Exercise requirements: The entries are to be given back verbatim; no picture is to be copied.

Material provided:

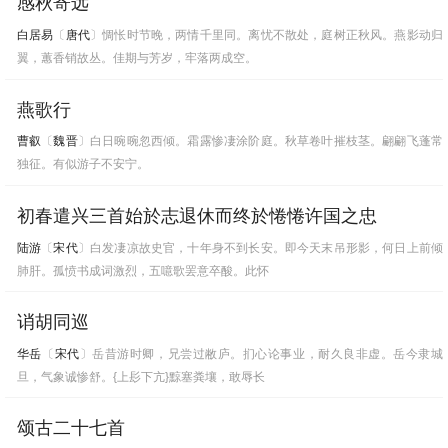
感秋寄远
白居易
〔
唐代
〕惆怅时节晚，两情千里同。离忧不散处，庭树正秋风。燕影动归
翼，蕙香销故丛。佳期与芳岁，牢落两成空。
燕歌行
曹叡
〔
魏晋
〕白日晼晼忽西倾。霜露惨凄涂阶庭。秋草卷叶摧枝茎。翩翩飞蓬常
独征。有似游子不安宁。
初春遣兴三首始於志退休而终於惓惓许国之忠
陆游
〔
宋代
〕白发凄凉故史官，十年身不到长安。即今天末吊形影，何日上前倾
肺肝。孤愤书成词激烈，五噫歌罢意卒酸。此怀
诮胡同巡
华岳
〔
宋代
〕岳昔游时卿，兄尝过敝庐。扪心论事业，耐久良非虚。岳今隶城
旦，气象诚惨舒。{上髟下亢}黥塞粪壤，敢辱长
颂古二十七首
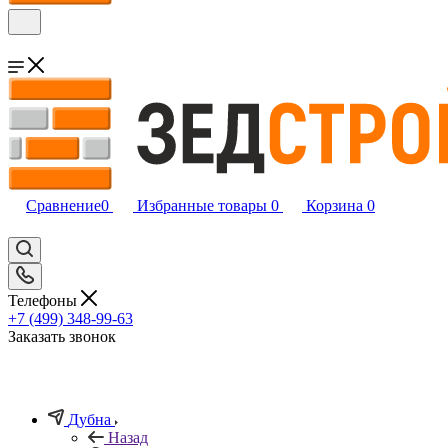
Сравнение
0
Избранные товары
0
Корзина
0
Телефоны
+7 (499) 348-99-63
Заказать звонок
Дубна
Назад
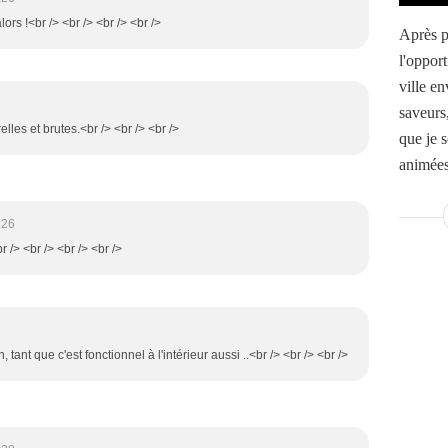
ors !<br /> <br /> <br /> <br />
Après p
l'oppor
ville en
saveurs
lles et brutes.<br /> <br /> <br />
que je 
animées
:26
br /> <br /> <br /> <br />
n, tant que c'est fonctionnel à l'intérieur aussi ..<br /> <br /> <br />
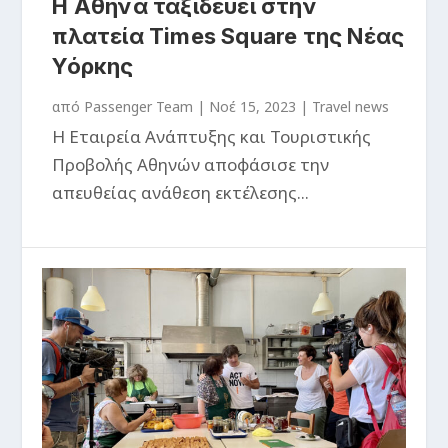
Η Αθήνα ταξιδεύει στην
πλατεία Times Square της Νέας
Υόρκης
από
Passenger Team
|
Νοέ 15, 2023
|
Travel news
Η Εταιρεία Ανάπτυξης και Τουριστικής
Προβολής Αθηνών αποφάσισε την
απευθείας ανάθεση εκτέλεσης...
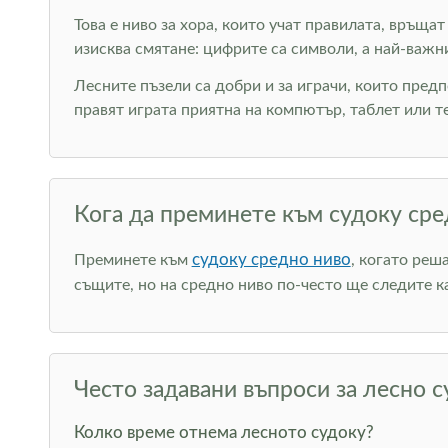
Това е ниво за хора, които учат правилата, връща
изисква смятане: цифрите са символи, а най-важн
Лесните пъзели са добри и за играчи, които пред
правят играта приятна на компютър, таблет или т
Кога да преминете към судоку сре
судоку средно ниво
Преминете към
, когато реш
същите, но на средно ниво по-често ще следите к
Често задавани въпроси за лесно с
Колко време отнема лесното судоку?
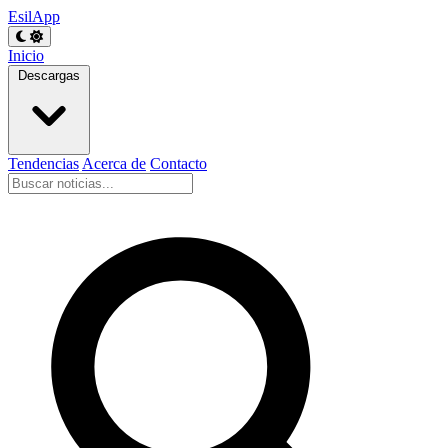
EsilApp
Inicio
Descargas
Tendencias
Acerca de
Contacto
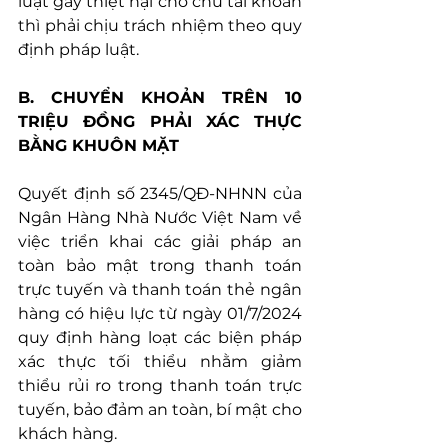
luật gây thiệt hại cho chủ tài khoản 
thì phải chịu trách nhiệm theo quy 
định pháp luật.
B. CHUYỂN KHOẢN TRÊN 10 
TRIỆU ĐỒNG PHẢI XÁC THỰC 
BẰNG KHUÔN MẶT
Quyết định số 2345/QĐ-NHNN của 
Ngân Hàng Nhà Nước Việt Nam về 
việc triển khai các giải pháp an 
toàn bảo mật trong thanh toán 
trực tuyến và thanh toán thẻ ngân 
hàng có hiệu lực từ ngày 01/7/2024 
quy định hàng loạt các biện pháp 
xác thực tối thiểu nhằm giảm 
thiểu rủi ro trong thanh toán trực 
tuyến, bảo đảm an toàn, bí mật cho 
khách hàng.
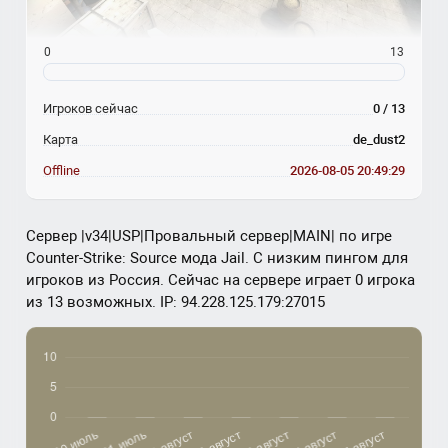
0
13
Игроков сейчас
0 / 13
Карта
de_dust2
Offline
2026-08-05 20:49:29
Сервер |v34|USP|Провальный сервер|MAIN| по игре
Counter-Strike: Source мода Jail. С низким пингом для
игроков из Россия. Сейчас на сервере играет 0 игрока
из 13 возможных. IP: 94.228.125.179:27015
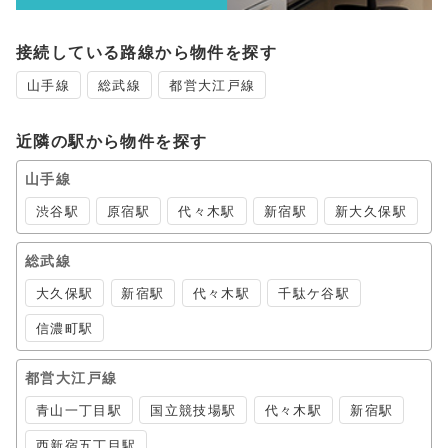
接続している路線から物件を探す
山手線
総武線
都営大江戸線
近隣の駅から物件を探す
山手線
渋谷駅
原宿駅
代々木駅
新宿駅
新大久保駅
総武線
大久保駅
新宿駅
代々木駅
千駄ケ谷駅
信濃町駅
都営大江戸線
青山一丁目駅
国立競技場駅
代々木駅
新宿駅
西新宿五丁目駅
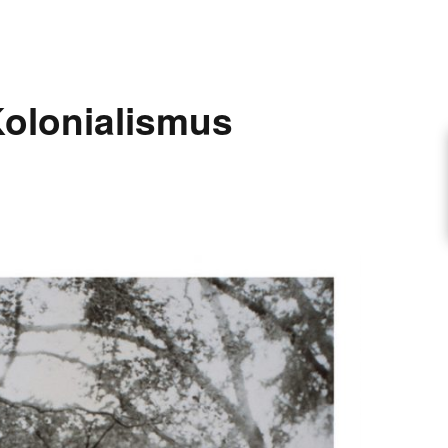
ARTIKEL VORSCHLAGEN
olonialismus
FONTANE-INTERVIEWREIHE
UNSTFIGUR
SCHULE
EN
TUTIONEN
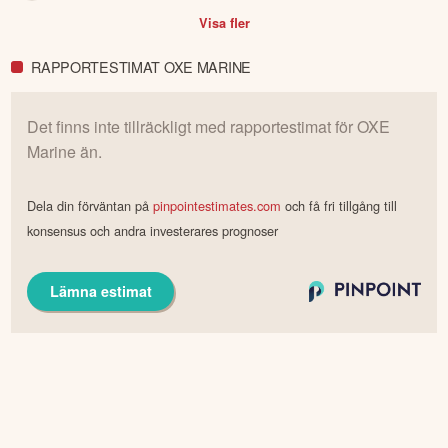
Visa fler
RAPPORTESTIMAT OXE MARINE
Det finns inte tillräckligt med rapportestimat för
OXE
Marine
än.
Dela din förväntan på
pinpointestimates.com
och få fri tillgång till
konsensus och andra investerares prognoser
Lämna estimat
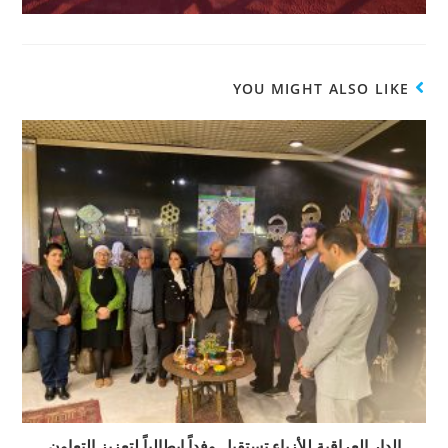
YOU MIGHT ALSO LIKE
الدار العراقية للأزياء تستقبل وفداً إيطالياً لتعزيز التعاون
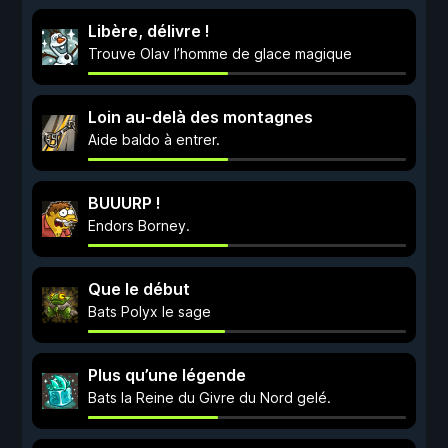
Libère, délivre !
Trouve Olav l’homme de glace magique
Loin au-delà des montagnes
Aide baldo à entrer.
BUUURP !
Endors Borney.
Que le début
Bats Polyx le sage
Plus qu’une légende
Bats la Reine du Givre du Nord gelé.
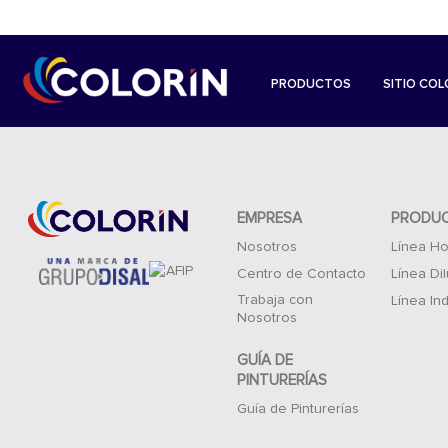
PRODUCTOS
SITIO COL
EMPRESA
PRODU
Nosotros
Línea Ho
Centro de Contacto
Línea Di
Trabaja con
Línea Ind
Nosotros
GUÍA DE
PINTURERÍAS
Guía de Pinturerías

Solved problem:
感秋寄远
白居易
〔
唐代
〕惆怅时节晚，两情千里同。离忧不散处，庭树正秋风。燕影动归
翼，蕙香销故丛。佳期与芳岁，牢落两成空。
燕歌行
曹叡
〔
魏晋
〕白日晼晼忽西倾。霜露惨凄涂阶庭。秋草卷叶摧枝茎。翩翩飞蓬常
独征。有似游子不安宁。
初春遣兴三首始於志退休而终於惓惓许国之忠
陆游
〔
宋代
〕白发凄凉故史官，十年身不到长安。即今天末吊形影，何日上前倾
肺肝。孤愤书成词激烈，五噫歌罢意卒酸。此怀
诮胡同巡
华岳
〔
宋代
〕岳昔游时卿，兄尝过敝庐。扪心论事业，耐久良非虚。岳今隶城
旦，气象诚惨舒。{上髟下亢}黥塞粪壤，敢辱长
颂古二十七首
Сравнение
0
Избранные товары
0
Корзина
0
Телефоны
+7 (499) 348-99-63
Заказать звонок
Дубна
Назад
ors !<br /> <br /> <br /> <br />
Après p
l'oppor
ville en
saveurs
lles et brutes.<br /> <br /> <br />
que je 
animées
:26
br /> <br /> <br /> <br />
n, tant que c'est fonctionnel à l'intérieur aussi ..<br /> <br /> <br />
Η Αθήνα ταξιδεύει στην
πλατεία Times Square της Νέας
Υόρκης
από
Passenger Team
|
Νοέ 15, 2023
|
Travel news
Η Εταιρεία Ανάπτυξης και Τουριστικής
Προβολής Αθηνών αποφάσισε την
απευθείας ανάθεση εκτέλεσης...
Това е ниво за хора, които учат правилата, връща
изисква смятане: цифрите са символи, а най-важн
Лесните пъзели са добри и за играчи, които пред
правят играта приятна на компютър, таблет или т
Кога да преминете към судоку сре
судоку средно ниво
Преминете към
, когато реш
същите, но на средно ниво по-често ще следите к
Често задавани въпроси за лесно с
Колко време отнема лесното судоку?
EsilApp
Inicio
Descargas
Tendencias
Acerca de
Contacto
luật gây thiệt hại cho chủ tài khoản 
thì phải chịu trách nhiệm theo quy 
định pháp luật.
B. CHUYỂN KHOẢN TRÊN 10 
TRIỆU ĐỒNG PHẢI XÁC THỰC 
BẰNG KHUÔN MẶT
Quyết định số 2345/QĐ-NHNN của 
Ngân Hàng Nhà Nước Việt Nam về 
việc triển khai các giải pháp an 
toàn bảo mật trong thanh toán 
trực tuyến và thanh toán thẻ ngân 
hàng có hiệu lực từ ngày 01/7/2024 
quy định hàng loạt các biện pháp 
xác thực tối thiểu nhằm giảm 
thiểu rủi ro trong thanh toán trực 
tuyến, bảo đảm an toàn, bí mật cho 
khách hàng.
0
13
Игроков сейчас
0 / 13
Карта
de_dust2
Offline
2026-08-05 20:49:29
Сервер |v34|USP|Провальный сервер|MAIN| по игре
Counter-Strike: Source мода Jail. С низким пингом для
игроков из Россия. Сейчас на сервере играет 0 игрока
из 13 возможных. IP: 94.228.125.179:27015
接続している路線から物件を探す
山手線
総武線
都営大江戸線
近隣の駅から物件を探す
山手線
渋谷駅
原宿駅
代々木駅
新宿駅
新大久保駅
総武線
大久保駅
新宿駅
代々木駅
千駄ケ谷駅
信濃町駅
都営大江戸線
青山一丁目駅
国立競技場駅
代々木駅
新宿駅
西新宿五丁目駅
ARTIKEL VORSCHLAGEN
olonialismus
FONTANE-INTERVIEWREIHE
UNSTFIGUR
SCHULE
EN
TUTIONEN
Visa fler
RAPPORTESTIMAT OXE MARINE
Det finns inte tillräckligt med rapportestimat för
OXE
Marine
än.
Dela din förväntan på
pinpointestimates.com
och få fri tillgång till
konsensus och andra investerares prognoser
Lämna estimat
YOU MIGHT ALSO LIKE
الدار العراقية للأزياء تستقبل وفداً إيطالياً لتعزيز التعاون
Libère, délivre !
Trouve Olav l’homme de glace magique
Loin au-delà des montagnes
Aide baldo à entrer.
BUUURP !
Endors Borney.
Que le début
Bats Polyx le sage
Plus qu’une légende
Bats la Reine du Givre du Nord gelé.
PRODUCTOS
SITIO COL
EMPRESA
PRODU
Nosotros
Línea Ho
Centro de Contacto
Línea Di
Trabaja con
Línea Ind
Nosotros
GUÍA DE
PINTURERÍAS
Guía de Pinturerías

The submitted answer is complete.